Die belangte Behörde stützt die Mitteilung der entstandenen Zollschuld auf Art. 203 ZK.

Gemäß Art. 203 Abs. 1 ZK entsteht eine Einfuhrzollschuld, wenn eine einfuhrabgabepflichtige Ware der zollamtlichen Überwachung entzogen wird.

Gemäß Art. 203 Abs. 2 ZK entsteht die Zollschuld in dem Zeitpunkt, in dem die Ware der zollamtlichen Überwachung entzogen wird.

Die belangte Behörde vertrat unter Hinweis auf das Urteil des EuGH vom 29. April 2004, Rs C-222/01 , die Ansicht, eine Entziehung aus der zollamtlichen Überwachung liege vor, wenn der Versandschein auch nur zeitweilig von der Ware entfernt werde.

Im Beschwerdefall wurden die Waren unmittelbar nach der Überführung in das Versandverfahren in das Ausfuhrverfahren übergeführt, wobei die Waren bei der Eingangszollstelle verblieben.

Die Entfernung des Versandscheins (Begleitpapier) von der Ware zu einem Zeitpunkt, als die Waren sich bereits im Ausfuhrverfahren befunden haben, stellt keine Entziehung von der zollamtlichen Überwachung im Versandverfahren dar, weil die Bestimmungen über das Ausfuhrverfahren und nicht mehr die des Versandverfahrens anzuwenden gewesen sind.

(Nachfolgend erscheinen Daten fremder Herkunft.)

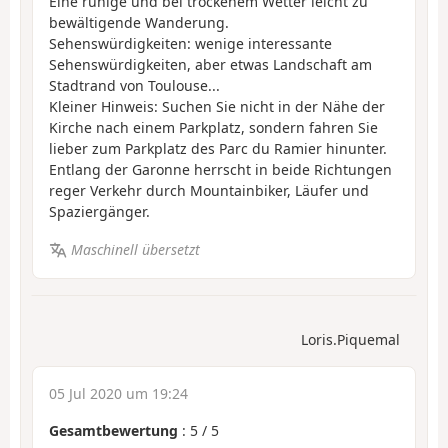
Eine ruhige und bei trockenem Wetter leicht zu
bewältigende Wanderung.
Sehenswürdigkeiten: wenige interessante
Sehenswürdigkeiten, aber etwas Landschaft am
Stadtrand von Toulouse...
Kleiner Hinweis: Suchen Sie nicht in der Nähe der
Kirche nach einem Parkplatz, sondern fahren Sie
lieber zum Parkplatz des Parc du Ramier hinunter.
Entlang der Garonne herrscht in beide Richtungen
reger Verkehr durch Mountainbiker, Läufer und
Spaziergänger.
Maschinell übersetzt
Loris.Piquemal
05 Jul 2020 um 19:24
Gesamtbewertung
:
5
/
5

Die Nichtbeförderung zum zugelassenen Warenübernahmeort ist im Beschwerdefall ebenfalls keine Entziehung aus der zollamtlichen Überwachung, weil die Überführung in das Ausfuhrverfahren unmittelbar nach der Überführung in das Versandverfahren noch beim Eintrittszollamt erfolgte und damit das Versandverfahren und die damit verbundenen Pflichten überholt waren.

Die belangte Behörde vertrat auch die Ansicht, die Waren seien unter Vorlage von Ausgangsrechnungen sowie Anführung der Sammelanmeldungskennnummer zur Ausfuhr gestellt und abgefertigt worden, wodurch den Waren fälschlicherweise der zollamtliche Status von Gemeinschaftswaren zuerkannt worden seien. Deshalb sei die Zollschuld nach Art. 203 ZK entstanden.

Gemäß Art. 865 ZK-DVO stellen die Zollanmeldung einer Ware oder jede andere Handlung mit den gleichen Rechtswirkungen sowie die Vorlage eines Dokuments zur Bescheinigung durch die zuständigen Behörden ein Entziehen der Ware aus der zollamtlichen Überwachung im Sinne des Artikels 203 Absatz 1 des Zollkodex dar, wenn dieses Vorgehen zur Folge hat, dass der Ware fälschlicherweise der zollrechtliche Status einer Gemeinschaftsware zuerkannt wird.